* Your objective:
Work through the records below, line by line, and say how many lines include "auch", with nothing else.

* Dataset entries:

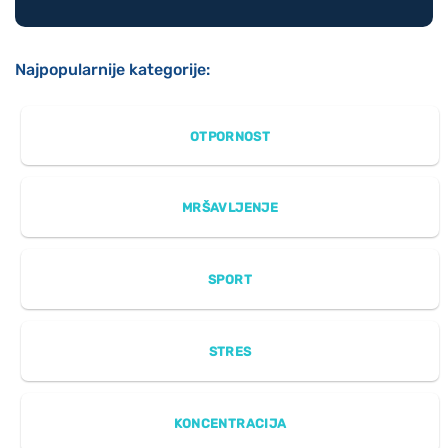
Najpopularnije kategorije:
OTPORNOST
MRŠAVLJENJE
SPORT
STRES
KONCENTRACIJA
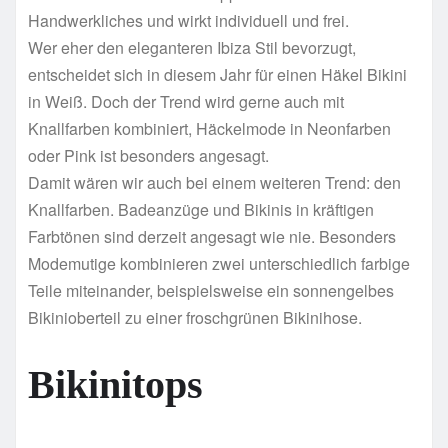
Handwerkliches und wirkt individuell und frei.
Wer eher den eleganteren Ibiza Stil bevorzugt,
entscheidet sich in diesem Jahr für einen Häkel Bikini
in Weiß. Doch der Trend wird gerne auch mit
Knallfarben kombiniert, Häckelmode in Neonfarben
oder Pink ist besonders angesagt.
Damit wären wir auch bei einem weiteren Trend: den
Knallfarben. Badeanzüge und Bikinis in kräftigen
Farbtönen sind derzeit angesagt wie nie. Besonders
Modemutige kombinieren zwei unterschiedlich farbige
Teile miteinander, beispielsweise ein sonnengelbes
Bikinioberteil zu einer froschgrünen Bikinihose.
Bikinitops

==

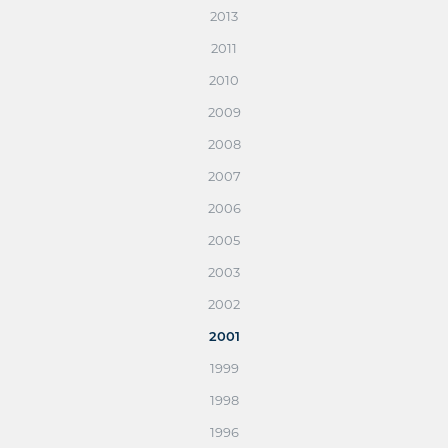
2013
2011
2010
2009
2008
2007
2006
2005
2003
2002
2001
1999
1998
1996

...

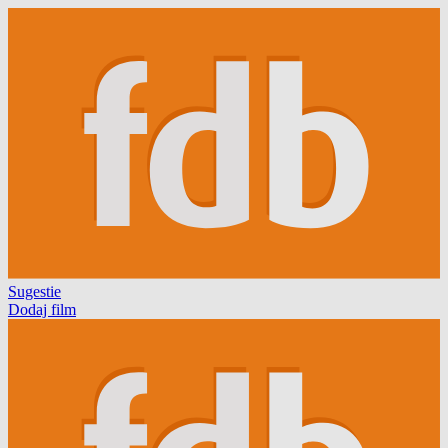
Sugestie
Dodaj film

* Result:
2